Integrate the function$\frac{\sqrt{\tan x}}{\sin x\cos x}$

$\begin{array}{1 1}2\sqrt{\tan x}+c \\ 2\sqrt{\cot x}+c \\ 2\sqrt{\sin x \cos x}+c \\ \sqrt{2 \sin x \cos x}+c \end{array}$

Toolbox:
• Method of substitution :
• Given f(x)dx can be transformed into another form by changing independent variable x to t by substituting x=g(t).
• Consider $I=\int f(x)dx.$
• Put x=g(t) so that $\frac{dx}{dt}=g'(t).$
• $\Rightarrow$dx=g'(t)dt.
• Thus $I=\int f(g(t).g'(t))dt.$
Given $I=\int \frac{\sqrt {\tan x}}{\sin x\cos x}dx$.

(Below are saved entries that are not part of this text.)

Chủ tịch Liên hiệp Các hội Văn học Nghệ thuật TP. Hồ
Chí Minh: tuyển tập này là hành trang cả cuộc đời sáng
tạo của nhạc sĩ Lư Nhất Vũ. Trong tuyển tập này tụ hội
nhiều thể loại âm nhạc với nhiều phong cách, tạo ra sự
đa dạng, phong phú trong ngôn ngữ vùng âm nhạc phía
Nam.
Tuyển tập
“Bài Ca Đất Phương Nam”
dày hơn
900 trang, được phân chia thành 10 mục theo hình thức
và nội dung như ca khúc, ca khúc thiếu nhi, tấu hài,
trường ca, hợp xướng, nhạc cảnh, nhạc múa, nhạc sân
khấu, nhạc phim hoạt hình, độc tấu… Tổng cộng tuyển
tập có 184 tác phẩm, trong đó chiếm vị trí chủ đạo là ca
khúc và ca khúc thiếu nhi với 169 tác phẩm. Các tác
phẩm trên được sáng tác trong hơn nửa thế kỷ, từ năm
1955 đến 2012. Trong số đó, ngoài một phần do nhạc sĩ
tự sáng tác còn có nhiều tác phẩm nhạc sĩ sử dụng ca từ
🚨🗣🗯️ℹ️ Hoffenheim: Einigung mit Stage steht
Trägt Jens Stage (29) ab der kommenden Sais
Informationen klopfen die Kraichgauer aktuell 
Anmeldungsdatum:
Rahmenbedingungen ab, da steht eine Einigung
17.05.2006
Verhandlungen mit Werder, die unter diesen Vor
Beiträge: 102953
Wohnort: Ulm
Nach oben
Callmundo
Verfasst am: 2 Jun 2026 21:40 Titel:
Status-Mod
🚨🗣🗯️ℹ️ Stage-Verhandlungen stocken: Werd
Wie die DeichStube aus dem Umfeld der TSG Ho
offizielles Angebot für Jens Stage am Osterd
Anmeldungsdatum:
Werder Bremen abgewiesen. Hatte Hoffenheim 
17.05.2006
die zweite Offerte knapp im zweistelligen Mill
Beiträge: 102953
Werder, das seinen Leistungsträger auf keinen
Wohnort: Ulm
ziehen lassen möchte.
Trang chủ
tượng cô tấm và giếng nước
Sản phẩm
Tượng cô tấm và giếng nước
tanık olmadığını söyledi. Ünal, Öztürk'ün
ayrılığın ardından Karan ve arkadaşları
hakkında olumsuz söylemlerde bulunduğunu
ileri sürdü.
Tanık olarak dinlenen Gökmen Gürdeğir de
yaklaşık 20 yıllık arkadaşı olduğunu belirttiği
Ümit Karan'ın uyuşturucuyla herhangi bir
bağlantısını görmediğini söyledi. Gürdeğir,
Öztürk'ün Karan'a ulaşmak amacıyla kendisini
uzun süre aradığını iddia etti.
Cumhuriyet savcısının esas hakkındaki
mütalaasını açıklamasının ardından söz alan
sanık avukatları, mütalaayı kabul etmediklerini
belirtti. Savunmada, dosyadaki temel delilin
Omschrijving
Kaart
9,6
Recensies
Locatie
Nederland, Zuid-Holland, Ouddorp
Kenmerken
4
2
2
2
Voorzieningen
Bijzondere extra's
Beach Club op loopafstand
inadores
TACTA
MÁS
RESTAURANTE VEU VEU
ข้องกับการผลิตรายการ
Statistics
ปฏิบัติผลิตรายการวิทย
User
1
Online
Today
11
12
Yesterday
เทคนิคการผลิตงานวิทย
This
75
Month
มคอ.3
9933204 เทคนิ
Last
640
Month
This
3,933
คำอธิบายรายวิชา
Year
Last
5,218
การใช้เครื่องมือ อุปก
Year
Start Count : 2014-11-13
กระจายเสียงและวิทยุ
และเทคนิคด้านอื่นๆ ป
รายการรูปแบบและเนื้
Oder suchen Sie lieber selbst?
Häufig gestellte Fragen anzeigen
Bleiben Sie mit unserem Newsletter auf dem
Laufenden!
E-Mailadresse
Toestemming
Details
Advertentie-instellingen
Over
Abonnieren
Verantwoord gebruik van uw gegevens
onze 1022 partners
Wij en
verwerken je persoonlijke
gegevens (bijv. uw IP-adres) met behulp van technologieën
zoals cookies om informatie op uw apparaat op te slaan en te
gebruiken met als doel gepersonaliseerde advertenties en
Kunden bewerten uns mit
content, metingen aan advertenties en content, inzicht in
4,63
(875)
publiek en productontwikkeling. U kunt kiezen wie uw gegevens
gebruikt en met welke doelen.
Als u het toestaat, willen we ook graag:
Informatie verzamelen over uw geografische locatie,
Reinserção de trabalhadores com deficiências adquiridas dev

Multiply and divide the denominator by cos x.

$I=\int\frac{\sqrt {\tan x}}{\frac{\sin x\cos x}{\cos x}}$.

$\;\;\;=\int\frac{\sqrt{\tan x}}{\tan x.\cos ^2x}dx.$

$\;\;\;=\int\frac{\sec^2x}{\sqrt {\tan x}}dx$.

Put $\tan x=t$.

$\sec^2dx=dt.$

Now substitute for x and dx we get,

$I=\int\frac{dt}{\sqrt t}.$

On integrating we get,

$I=\int t^\frac{-1}{2}dt.$

$\;\;\;=\frac{t^\frac{1}{2}}{\frac{1}{2}}+c.$

Substituting back for t we get,

$2\sqrt{\tan x}+c.$

Hence $\int \frac{\sqrt {\tan x}}{\sin x\cos x}dx=2\sqrt{\tan x}+c.$